Exercise
Look through the entries. Copy each line that has the word "target".

---

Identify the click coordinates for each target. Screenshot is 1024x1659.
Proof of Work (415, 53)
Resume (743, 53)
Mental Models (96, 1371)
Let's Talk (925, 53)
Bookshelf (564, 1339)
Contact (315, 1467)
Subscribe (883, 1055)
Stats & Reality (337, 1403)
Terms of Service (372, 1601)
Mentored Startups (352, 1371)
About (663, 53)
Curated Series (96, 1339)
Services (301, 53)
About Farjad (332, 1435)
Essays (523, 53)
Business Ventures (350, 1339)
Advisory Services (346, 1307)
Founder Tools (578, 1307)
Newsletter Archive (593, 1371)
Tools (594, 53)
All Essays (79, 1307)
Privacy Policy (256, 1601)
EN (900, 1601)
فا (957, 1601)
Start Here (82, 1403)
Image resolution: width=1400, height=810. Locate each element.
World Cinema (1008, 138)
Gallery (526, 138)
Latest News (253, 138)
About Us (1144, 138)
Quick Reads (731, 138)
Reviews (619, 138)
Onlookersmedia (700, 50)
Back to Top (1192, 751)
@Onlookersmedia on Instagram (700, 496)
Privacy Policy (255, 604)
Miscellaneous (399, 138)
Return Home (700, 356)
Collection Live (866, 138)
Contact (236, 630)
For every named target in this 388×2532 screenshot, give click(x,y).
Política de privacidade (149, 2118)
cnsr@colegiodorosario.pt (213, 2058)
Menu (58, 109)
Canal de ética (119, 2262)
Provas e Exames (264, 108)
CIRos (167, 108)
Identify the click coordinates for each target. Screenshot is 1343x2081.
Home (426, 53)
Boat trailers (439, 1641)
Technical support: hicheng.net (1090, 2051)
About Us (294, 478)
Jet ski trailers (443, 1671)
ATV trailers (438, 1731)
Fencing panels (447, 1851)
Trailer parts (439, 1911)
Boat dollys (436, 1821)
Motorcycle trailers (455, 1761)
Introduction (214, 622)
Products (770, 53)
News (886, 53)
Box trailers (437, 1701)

---

Your response
Identify the click coordinates for each target. Screenshot is 1024x1659.
For every named target in this 388×2532 screenshot, give click(x,y).
Identify the click coordinates for each target. Screenshot is 1343x2081.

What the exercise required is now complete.